In September, Mrs Visick received a call from a nurse offering her Kaftrio.
Scientific trials proved it could boost lung function, making it easier for sufferers to breathe and consequentially enhancing their quality of life.
Kaftrio, made by British-based pharmaceutical firm Vertex, corrects problems with proteins on the surface of cells that line the gut and airways, and in other places, so that they produce normal mucus.
Experts are hopeful the triple therapy — which combines ivacaftor, tezacaftor and elexacaftor — will add decades to the lives of people with cystic fibrosis.
Mrs Visick says the tablet, taken twice a day, has undoubtedly been life-changing.
After decades of ‘painful, unpleasant, long and suboptimal’ treatment, she says it is ‘bonkers’ that a pill has had the biggest effect.
She was able to gain weight, her persistent cough disappeared and she was able to carry out everyday tasks.
After taking Kaftrio, Laura noticed a difference almost immediately. Here, pictured a month after getting Kaftrio with her husband Charlie, she already has better lung function
It’s hoped the drug Kaftrio, pictured, which is a triple therapy — which combines three compounds, ivacaftor, tezacaftor and elexacaftor — will add decades to the lives of people with cystic fibrosis
Mrs Visick says the drug provided predictability and increased her lung function to around 60 per cent. Before she was given the drug, some days she would feel like she could go for a run and others she would struggle to walk up the stairs.
While she and her husband Charlie had been considering adoption, the drug allowed her to consider pregnancy.
She made the decision to come off antibiotics — which patients take to fight off respiratory infections— in December 2021 and in March 2022 found out she was pregnant.
‘I came off the drugs, we did a load of scans and we waited three months. We had a baby, we planned it and it worked,’ Mrs Visick told MailOnline.
‘We worked hard with my team [of medics] for a good two years to get to the point of even being able to try.’
During her pregnancy, she was unable to have any CT scans — a policy that aims to minimise unborn children’s exposure to radiation. It meant she had no idea if her CF was progressing.
‘We were blind for nine months and that was that was scary for everyone because we did not know what it was going to look like on the other side,’ she said.
But she gave birth in November 2022 and her baby boy Lucas is now 11 months, and healthy.
Tests showed her lung health remained stable throughout, despite not taking any of her antibiotics.
Before her pregnancy, Mrs Visick’s relationship with her body was ‘complex’.
‘It’s not always played ball,’ she said. ‘I have missed birthdays, Christmases, holidays, I’ve spent so long in hospital, and it’s let me down time and time again.’
But over the course of her journey carrying Lucas, she found a whole new ‘profound’ appreciation for her body.

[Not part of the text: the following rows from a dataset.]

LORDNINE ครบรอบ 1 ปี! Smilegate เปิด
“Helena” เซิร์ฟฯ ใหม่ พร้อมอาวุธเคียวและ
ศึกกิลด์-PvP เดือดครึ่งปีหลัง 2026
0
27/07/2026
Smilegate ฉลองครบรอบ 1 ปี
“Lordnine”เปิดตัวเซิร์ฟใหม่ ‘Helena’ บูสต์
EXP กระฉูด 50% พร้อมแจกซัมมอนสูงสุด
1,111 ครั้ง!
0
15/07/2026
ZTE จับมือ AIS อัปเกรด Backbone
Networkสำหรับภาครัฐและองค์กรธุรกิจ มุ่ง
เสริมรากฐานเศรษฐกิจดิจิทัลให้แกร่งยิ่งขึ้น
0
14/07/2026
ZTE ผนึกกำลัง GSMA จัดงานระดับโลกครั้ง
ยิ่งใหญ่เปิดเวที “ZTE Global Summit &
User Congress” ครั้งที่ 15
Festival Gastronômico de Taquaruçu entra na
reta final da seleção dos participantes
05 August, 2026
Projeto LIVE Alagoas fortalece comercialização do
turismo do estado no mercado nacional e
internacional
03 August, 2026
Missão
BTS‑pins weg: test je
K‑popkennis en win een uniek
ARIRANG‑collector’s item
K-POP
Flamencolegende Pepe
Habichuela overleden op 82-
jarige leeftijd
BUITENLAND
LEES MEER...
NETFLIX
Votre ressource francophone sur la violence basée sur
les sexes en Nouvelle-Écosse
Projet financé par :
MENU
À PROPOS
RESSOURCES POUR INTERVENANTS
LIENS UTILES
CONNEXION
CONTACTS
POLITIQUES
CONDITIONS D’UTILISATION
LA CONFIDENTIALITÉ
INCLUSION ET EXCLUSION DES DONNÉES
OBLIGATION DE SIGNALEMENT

‘I realised my body can do this,’ she said.
‘I just felt very privileged to even be able to be pregnant and the fact that I was able to cope with it relatively well.’
Mrs Visick, husband Charlie and baby Lucas pictured on their first family Christmas
Kaftrio’s success has led to a surge in women with CF becoming pregnant, so much so that the Royal Brompton Hospital in London has now opened a special antenatal clinic just for cystic fibrosis parents, which is the first one of its kind.

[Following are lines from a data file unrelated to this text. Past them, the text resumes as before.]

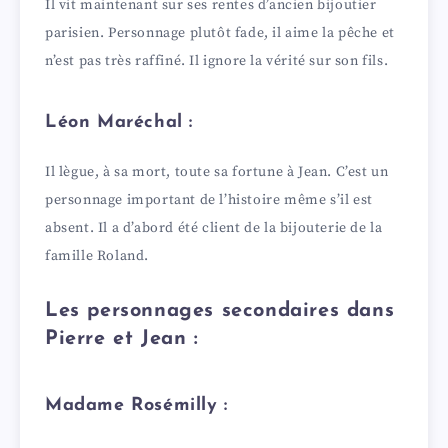
Il vit maintenant sur ses rentes d’ancien bijoutier
parisien. Personnage plutôt fade, il aime la pêche et
n’est pas très raffiné. Il ignore la vérité sur son fils.
Léon Maréchal :
Il lègue, à sa mort, toute sa fortune à Jean. C’est un
personnage important de l’histoire même s’il est
absent. Il a d’abord été client de la bijouterie de la
famille Roland.
Les personnages secondaires dans
Pierre et Jean :
Madame Rosémilly :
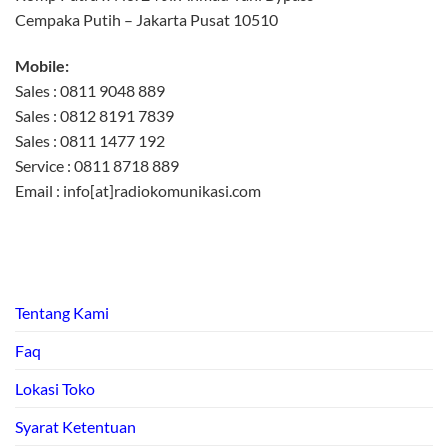
Cempaka Putih – Jakarta Pusat 10510
Mobile:
Sales : 0811 9048 889
Sales : 0812 8191 7839
Sales : 0811 1477 192
Service : 0811 8718 889
Email : info[at]radiokomunikasi.com
Tentang Kami
Faq
Lokasi Toko
Syarat Ketentuan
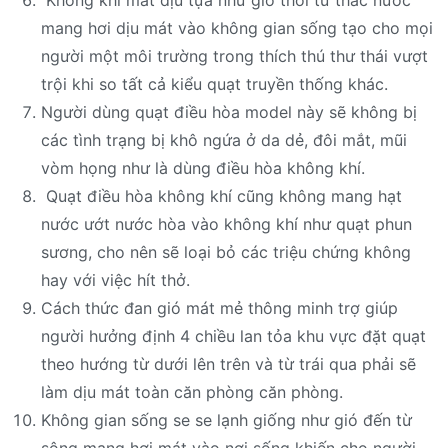
Không khí mát dịu tựa như gió thổi từ thác nước
mang hơi dịu mát vào không gian sống tạo cho mọi
người một môi trường trong thích thú thư thái vượt
trội khi so tất cả kiểu quạt truyền thống khác.
Người dùng quạt điều hòa model này sẽ không bị
các tình trạng bị khô ngứa ở da dẻ, đôi mắt, mũi
vòm họng như là dùng điều hòa không khí.
Quạt điều hòa không khí cũng không mang hạt
nước ướt nước hòa vào không khí như quạt phun
sương, cho nên sẽ loại bỏ các triệu chứng không
hay với việc hít thở.
Cách thức đan gió mát mẻ thông minh trợ giúp
người hưởng định 4 chiều lan tỏa khu vực đặt quạt
theo hướng từ dưới lên trên và từ trái qua phải sẽ
làm dịu mát toàn căn phòng căn phòng.
Không gian sống se se lạnh giống như gió đến từ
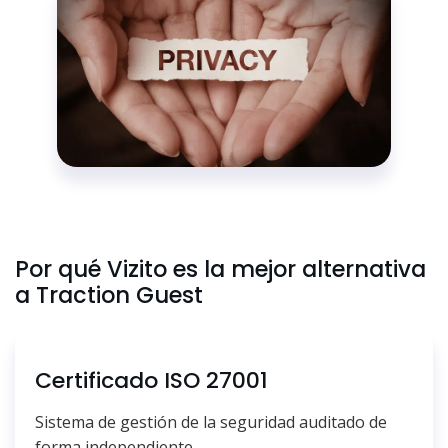
Por qué Vizito es la mejor alternativa
a Traction Guest
Certificado ISO 27001
Sistema de gestión de la seguridad auditado de
forma independiente.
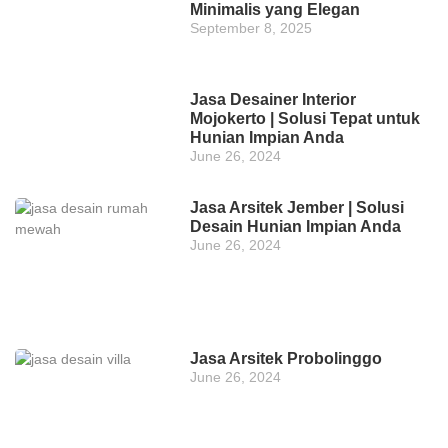
Minimalis yang Elegan
September 8, 2025
Jasa Desainer Interior
Mojokerto | Solusi Tepat untuk
Hunian Impian Anda
June 26, 2024
Jasa Arsitek Jember | Solusi
Desain Hunian Impian Anda
June 26, 2024
Jasa Arsitek Probolinggo
June 26, 2024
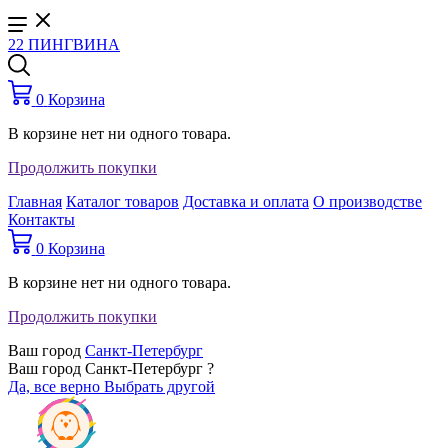
22 ПИНГВИНА
0
Корзина
В корзине нет ни одного товара.
Продолжить покупки
Главная
Каталог товаров
Доставка и оплата
О производстве
Контакты
0
Корзина
В корзине нет ни одного товара.
Продолжить покупки
Ваш город
Санкт-Петербург
Ваш город Санкт-Петербург ?
Да, все верно
Выбрать другой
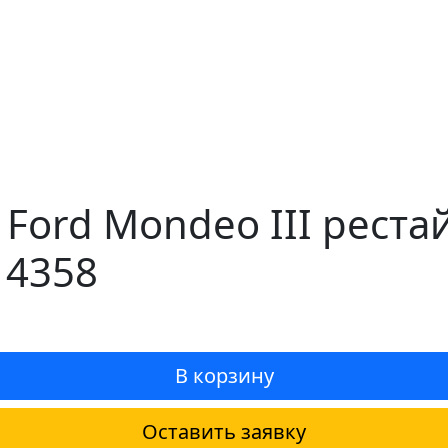
 Ford Mondeo III реста
14358
В корзину
Оставить заявку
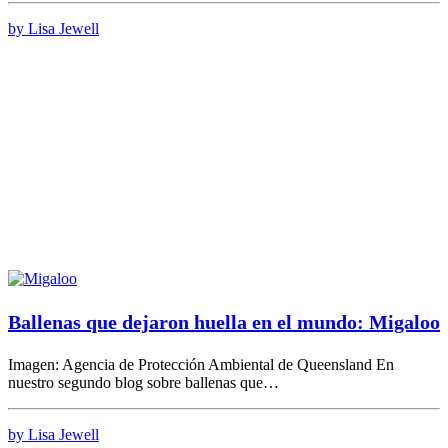
by Lisa Jewell
Ballenas que dejaron huella en el mundo: Migaloo
Imagen: Agencia de Protección Ambiental de Queensland En
nuestro segundo blog sobre ballenas que…
by Lisa Jewell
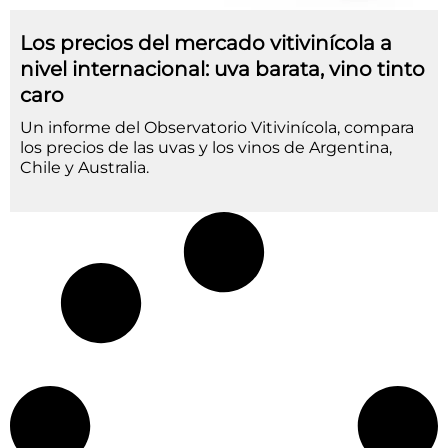
Los precios del mercado vitivinícola a
nivel internacional: uva barata, vino tinto
caro
Un informe del Observatorio Vitivinícola, compara
los precios de las uvas y los vinos de Argentina,
Chile y Australia.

‘I find fascinating to just be handed this time. And not so much for me, but for the people that really didn’t have much time left, to suddenly be handed it is kind of crazy’, she says.
However, the miracle drug, like all medication, isn’t without side effects.
‘There’s been a lot of people who have had quite a lot of challenges with their mental health and perspective, because it’s not a shift they thought was going to come’, Mrs Visick said.
‘They have been a sick person their whole life, it was almost part of their identity, and suddenly, they’re not so sick anymore.
‘It can be really hard for people who are then expected to integrate with life a little bit more, rather than be a sick person.’